3. Improved knowledge and understanding of various aspects of health and disease, and the relationships among such aspects, with an intention to contribute to the development of new and better preventive and therapeutic interventions.
Methodologically, this work is primarily quantitative with a focus on psychometrics and metrology, particularly Rasch Measurement Theory (RMT). However, since qualitative aspects are central to measurement, assessment and evaluation processes, I also use qualitative methods and mixed methods, particularly Group Concept Mapping (GCM), on their own as well as integrated in quantification processes.
"The trouble with measurement is its seeming simplicity" (unknown)
Projects
These are some examples of ongoing main project lines.

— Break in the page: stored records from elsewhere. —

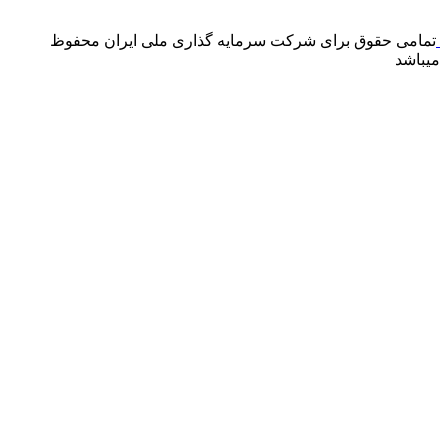
می باشد و هیچ گونه فروش اینترنتی محصول انجام نمی شود.
تمامی حقوق برای شرکت سرمایه گذاری ملی ایران محفوظ
میباشد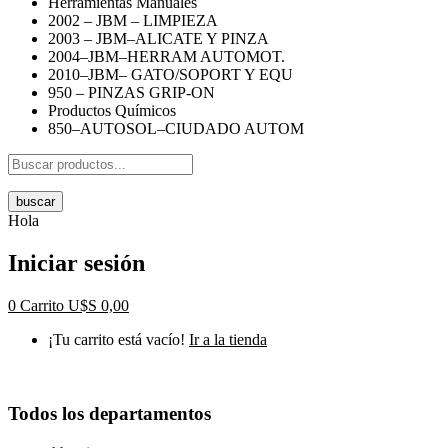
Herramientas Manuales
2002 – JBM – LIMPIEZA
2003 – JBM–ALICATE Y PINZA
2004–JBM–HERRAM AUTOMOT.
2010–JBM– GATO/SOPORT Y EQU
950 – PINZAS GRIP-ON
Productos Químicos
850–AUTOSOL–CIUDADO AUTOM
buscar
Hola
Iniciar sesión
0
Carrito
U$S
0,00
¡Tu carrito está vacío!
Ir a la tienda
Todos los departamentos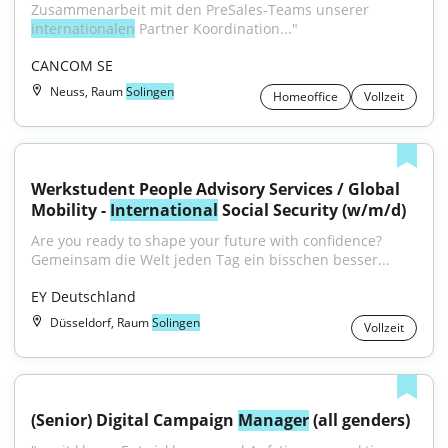
Zusammenarbeit mit den PreSales-Teams unserer 
internationalen
 Partner Koordination..."
CANCOM SE
Neuss, Raum
Solingen
Homeoffice
Vollzeit
Werkstudent People Advisory Services / Global 
Mobility - 
International
 Social Security (w/m/d)
Are you ready to shape your future with confidence?
Gemeinsam die Welt jeden Tag ein bisschen besser...
EY Deutschland
Düsseldorf, Raum
Solingen
Vollzeit
(Senior) Digital Campaign 
Manager
 (all genders)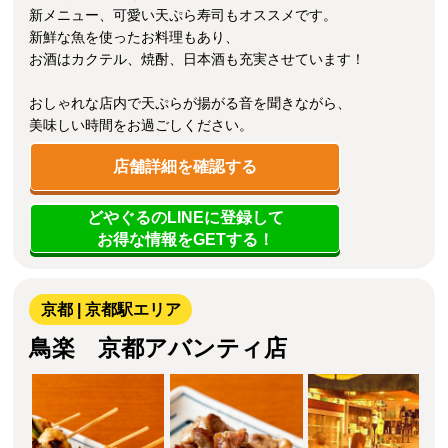
新メニュー、可愛い天ぷら寿司もオススメです。
新鮮な魚を使ったお料理もあり、
お酒はカクテル、焼酎、日本酒も充実させています！
おしゃれな店内で天ぷらが揚がる音を聞きながら、
美味しい時間をお過ごしください。
店舗詳細を確認する
どやぐるのLINEに登録して
お得な情報をGETする！
京都 | 京都駅エリア
鳥楽 京都アバンティ店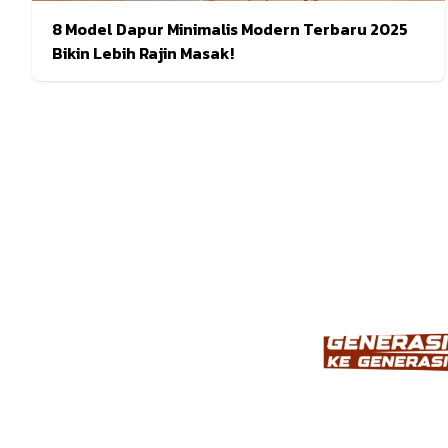
8 Model Dapur Minimalis Modern Terbaru 2025
Bikin Lebih Rajin Masak!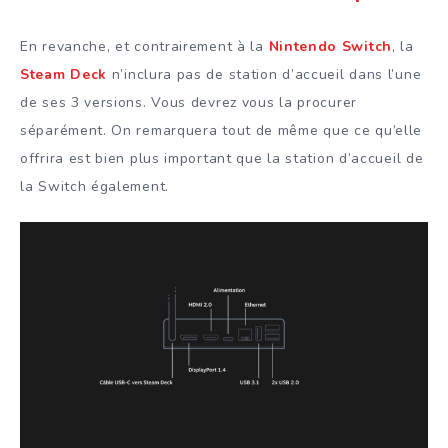
En revanche, et contrairement à la
Nintendo Switch
, la
Steam Deck
n’inclura pas de station d’accueil dans l’une
de ses 3 versions. Vous devrez vous la procurer
séparément. On remarquera tout de même que ce qu’elle
offrira est bien plus important que la station d’accueil de
la Switch également.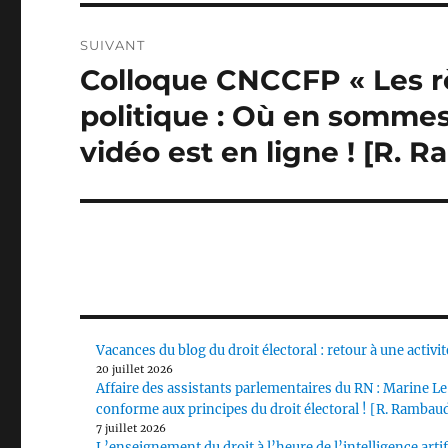
SUIVANT
Colloque CNCCFP « Les rè
Publication
suivante :
politique : Où en sommes-
vidéo est en ligne ! [R. 
Vacances du blog du droit électoral : retour à une acti
20 juillet 2026
Affaire des assistants parlementaires du RN : Marine Le 
conforme aux principes du droit électoral ! [R. Rambau
7 juillet 2026
L’enseignement du droit à l’heure de l’intelligence art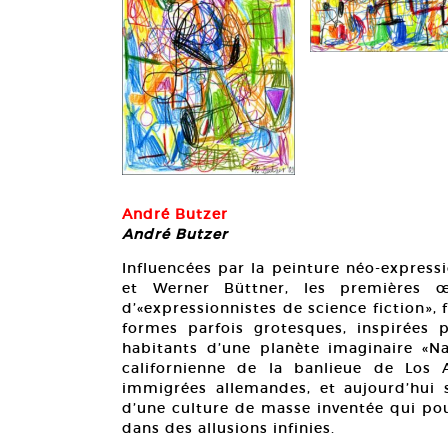
André Butzer
André Butzer
Influencées par la peinture néo-express
et Werner Büttner, les premières œu
d’«expressionnistes de science fiction», 
formes parfois grotesques, inspirées 
habitants d’une planète imaginaire «
californienne de la banlieue de Los 
immigrées allemandes, et aujourd’hui s
d’une culture de masse inventée qui po
dans des allusions infinies.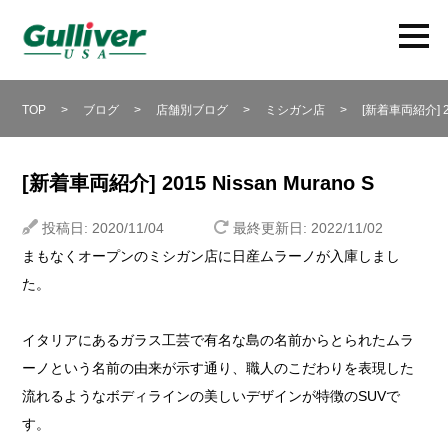
TOP
>
ブログ
>
店舗別ブログ
>
ミシガン店
>
[新着車両紹介] 20
[新着車両紹介] 2015 Nissan Murano S
投稿日: 2020/11/04
最終更新日: 2022/11/02
まもなくオープンのミシガン店に日産ムラーノが入庫しまし
た。
イタリアにあるガラス工芸で有名な島の名前からとられたムラ
ーノという名前の由来が示す通り、職人のこだわりを表現した
流れるようなボディラインの美しいデザインが特徴のSUVで
す。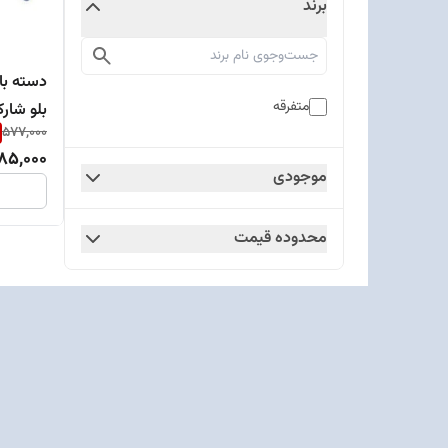
برند
دسته با
متفرقه
بلو شار
577,000
85,000
موجودی
محدوده قیمت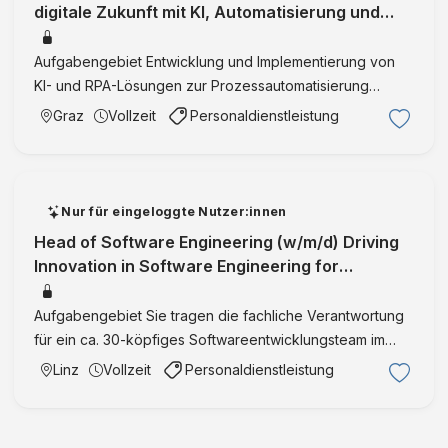
digitale Zukunft mit KI, Automatisierung und
smarten Prozessen. Graz-Umgebun
Aufgabengebiet Entwicklung und Implementierung von
KI- und RPA-Lösungen zur Prozessautomatisierung
Aufbau von Data Pipelines sowie Entwicklung von
Graz
Vollzeit
Personaldienstleistung
Dashboards und Benutzeroberflächen Analyse und
Spezifikation fachlicher A …
Nur für eingeloggte Nutzer:innen
Head of Software Engineering (w/m/d) Driving
Innovation in Software Engineering for
Automated Logistics Solutions Linz M
Aufgabengebiet Sie tragen die fachliche Verantwortung
für ein ca. 30-köpfiges Softwareentwicklungsteam im
Umfeld moderne Softwareplattformen für
Linz
Vollzeit
Personaldienstleistung
Logistikautomation Sie arbeiten aktiv an der Ausarbeitung
und Umsetzung von …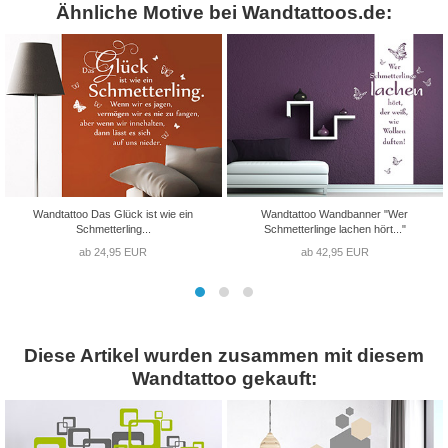
Ähnliche Motive bei Wandtattoos.de:
Wandtattoo Das Glück ist wie ein
Wandtattoo Wandbanner "Wer
Schmetterling...
Schmetterlinge lachen hört..."
ab 24,95 EUR
ab 42,95 EUR
Diese Artikel wurden zusammen mit diesem
Wandtattoo gekauft: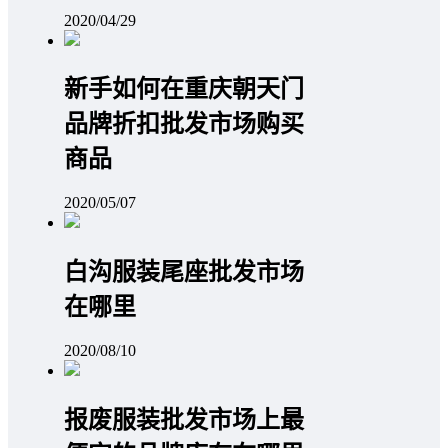
2020/04/29
新手如何在重庆朝天门
品牌折扣批发市场购买
商品
2020/05/07
白沟服装尾座批发市场
在哪里
2020/08/10
报废服装批发市场上最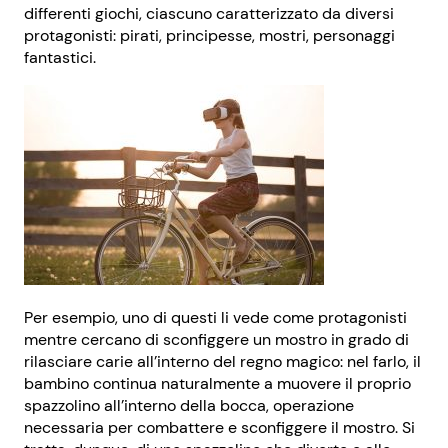
differenti giochi, ciascuno caratterizzato da diversi
protagonisti: pirati, principesse, mostri, personaggi
fantastici.
Per esempio, uno di questi li vede come protagonisti
mentre cercano di sconfiggere un mostro in grado di
rilasciare carie all’interno del regno magico: nel farlo, il
bambino continua naturalmente a muovere il proprio
spazzolino all’interno della bocca, operazione
necessaria per combattere e sconfiggere il mostro. Si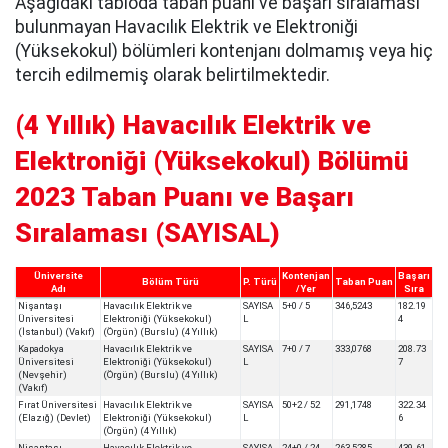
Aşağıdaki tabloda taban puanı ve başarı sıralaması
bulunmayan Havacılık Elektrik ve Elektroniği
(Yüksekokul) bölümleri kontenjanı dolmamış veya hiç
tercih edilmemiş olarak belirtilmektedir.
(4 Yıllık) Havacılık Elektrik ve
Elektroniği (Yüksekokul) Bölümü
2023 Taban Puanı ve Başarı
Sıralaması (SAYISAL)
Üniversite
Kontenjan
Başarı
Bölüm Türü
P. Türü
Taban Puan
Adı
/Yer
Sıra
Nişantaşı
Havacılık Elektrik ve
SAYISA
5+0 / 5
346,5243
182.19
Üniversitesi
Elektroniği (Yüksekokul)
L
4
(İstanbul) (Vakıf)
(Örgün) (Burslu) (4 Yıllık)
Kapadokya
Havacılık Elektrik ve
SAYISA
7+0 / 7
333,0768
208.73
Üniversitesi
Elektroniği (Yüksekokul)
L
7
(Nevşehir)
(Örgün) (Burslu) (4 Yıllık)
(Vakıf)
Fırat Üniversitesi
Havacılık Elektrik ve
SAYISA
50+2 / 52
291,1748
322.34
(Elazığ) (Devlet)
Elektroniği (Yüksekokul)
L
6
(Örgün) (4 Yıllık)
Nişantaşı
Havacılık Elektrik ve
SAYISA
24+0 / 24
263,5285
439.61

• Measuring health and quality of life in neurodegenerative disorders is a project line that aims to improve outcome measurement and assessment in neurodegenerative disorders in clinical practice and research through implementation of person-centered measurement. This involves conceptual mapping of variables, reassessment of existing outcome measures, and the development of new concept-driven instruments. Primary focus areas are body functions (symptoms and signs), activity performance, and quality of life. Within this project line is also NeuroMet2, an EU/EMPIR funded project aiming to develop enhanced tools for early diagnosis and stratification of persons with neurodegenerative disorders, primarily Alzheimer's disease.
• Measuring outpatient person-centered care from the patient perspective is a project where we develop a conceptual model for person-centered care in outpatient care for people with long-term conditions. The model is being operationalized into an instrument that so far has been tested regarding its conceptual and measurement properties as applied in nurse-led outpatient rheumatology clinics. Additional conceptual and measurement related work is ongoing.
• Patient education in Parkinson's disease – Person-centered care for improved life satisfaction studies the role of the specialized nurse and how patient education may promote self-management, the ability to manage everyday life and life satisfaction among people with Parkinson's disease and their caregivers, and how these persons experience the education.
• Non-motor symptoms in Parkinson's disease aims to improve the understanding of non-motor symptoms such as sleep disorders, involuntary weight change and fatigue in Parkinson's disease. This project line primarily involves studies regarding the associations between non-motor symptoms and motor symptoms, pharmacological therapies and various biomarkers, as well as the development of non-motor symptoms over time and their impact on daily life among people with Parkinson's disease.
Collaborations
Active national as well as international collaborations include representatives from academia/institutions (e.g., RI.SE, Linnaeus University, Vienna University, University of East Anglia), health care (e.g., Region Skåne, Karolinska University Hospital), industry (e.g., Pharmaceuticals Sales & Development Sweden AB, Nordic InfuCare AB, Galen Research Ltd., Concept Systems Inc., Modus Outcomes), as well as governmental (e.g., the Swedish National Board of Health and Welfare) and non-governmental organizations (e.g., the International Parkinson and Movement Disorder Society, Triskelion Norway, the Swedish Movement Disorder Caring Society).